*** Opening Entries shown ***

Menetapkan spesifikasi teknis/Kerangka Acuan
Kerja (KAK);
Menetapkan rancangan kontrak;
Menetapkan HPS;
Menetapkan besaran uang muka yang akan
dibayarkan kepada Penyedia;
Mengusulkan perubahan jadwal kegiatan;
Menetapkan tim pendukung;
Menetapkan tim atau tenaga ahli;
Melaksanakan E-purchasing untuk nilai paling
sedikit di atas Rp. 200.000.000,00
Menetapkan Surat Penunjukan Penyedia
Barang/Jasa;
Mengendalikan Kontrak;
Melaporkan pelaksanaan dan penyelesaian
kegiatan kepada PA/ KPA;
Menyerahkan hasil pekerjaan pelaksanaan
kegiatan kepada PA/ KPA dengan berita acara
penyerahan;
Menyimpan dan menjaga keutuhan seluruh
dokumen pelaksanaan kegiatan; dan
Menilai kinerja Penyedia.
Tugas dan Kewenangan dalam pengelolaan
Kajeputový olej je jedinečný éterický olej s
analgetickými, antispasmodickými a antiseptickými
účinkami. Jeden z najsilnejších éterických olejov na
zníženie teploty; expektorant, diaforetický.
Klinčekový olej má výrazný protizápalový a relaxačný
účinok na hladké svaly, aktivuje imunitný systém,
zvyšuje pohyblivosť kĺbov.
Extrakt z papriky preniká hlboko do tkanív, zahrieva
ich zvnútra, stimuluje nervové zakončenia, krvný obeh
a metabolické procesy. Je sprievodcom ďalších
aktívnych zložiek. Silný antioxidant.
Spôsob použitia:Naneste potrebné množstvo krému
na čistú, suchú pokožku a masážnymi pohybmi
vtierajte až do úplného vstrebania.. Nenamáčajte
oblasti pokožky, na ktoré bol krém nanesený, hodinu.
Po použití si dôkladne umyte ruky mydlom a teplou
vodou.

*** Closing Entries shown ***

Exercise requirements - An exact copy of the lines from the one containing "Spôsob použitia:Naneste potrebné" through the end of the entries is required, and nothing beyond them.

Answer to the problem -
Spôsob použitia:Naneste potrebné množstvo krému
na čistú, suchú pokožku a masážnymi pohybmi
vtierajte až do úplného vstrebania.. Nenamáčajte
oblasti pokožky, na ktoré bol krém nanesený, hodinu.
Po použití si dôkladne umyte ruky mydlom a teplou
vodou.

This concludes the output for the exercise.